København, Denmark Ascendis Pharma AS Full time

Passionate about Quality Assurance with expertise within outsourced GMP activities and development projects?

Ascendis Pharma invites you to explore the role of our newest QA Specialist / QA Professional for Development GMP activities.

With roots spanning Denmark, Germany, and the United States, Ascendis Pharma A/S emerges as an innovative and dynamic biopharmaceutical company. Powered by our innovative TransCon technology, we're creating a fully integrated biopharmaceutical enterprise dedicated to transforming the life of patients.
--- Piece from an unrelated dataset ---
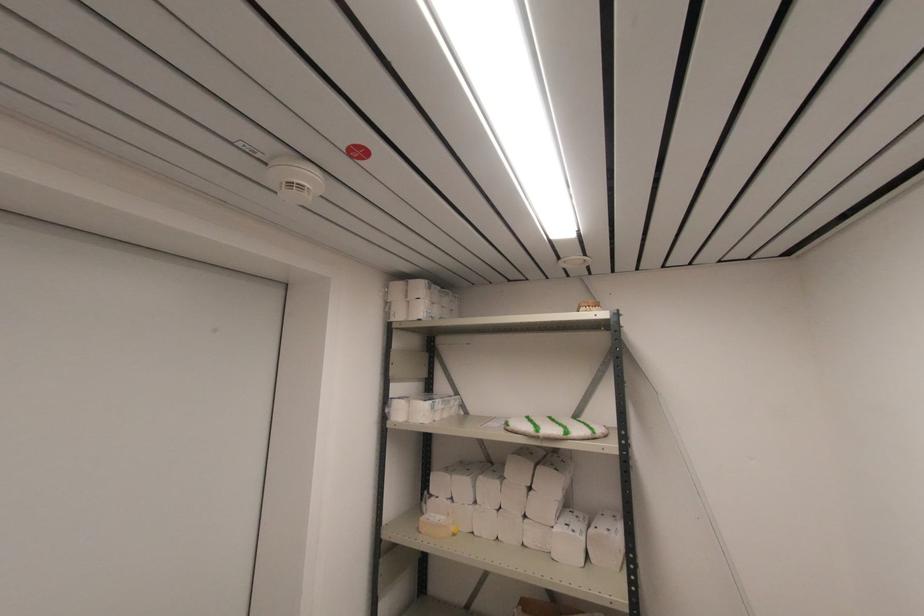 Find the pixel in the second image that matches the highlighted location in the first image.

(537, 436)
Guided by our core principles of patients, science, and passion, we leverage our TransCon drug development platform to pioneer new therapies addressing critical medical needs.

We're on the lookout for a dedicated QA Specialist, or Professional - depending on qualifications, to join our highly skilled QA team in Copenhagen. As a vital contributor at Ascendis Pharma, you'll play a pivotal role in ensuring the QA oversight of the outsourced development activities carried out at our Contract Laboratories and Manufacturing Organizations. Working in a dynamic environment alongside global teams to achieve our final goals to deliver best in class products to our Clinical programs’ remarkable outcomes.

Your main responsibilities will include:

  • Driving the Quality Oversight for development projects and collaborating on ongoing work in our development pipeline.
  • Quality Oversight of outsourced complex analytical and manufacturing activities at Contract organizations globally.
  • Collaborating with highly skilled development SMEs in the CMC department and guiding them in quality-related topics within the quality management system and development/regulatory guidelines.
  • Supporting the quality work and oversight needed for a fast-paced development organization.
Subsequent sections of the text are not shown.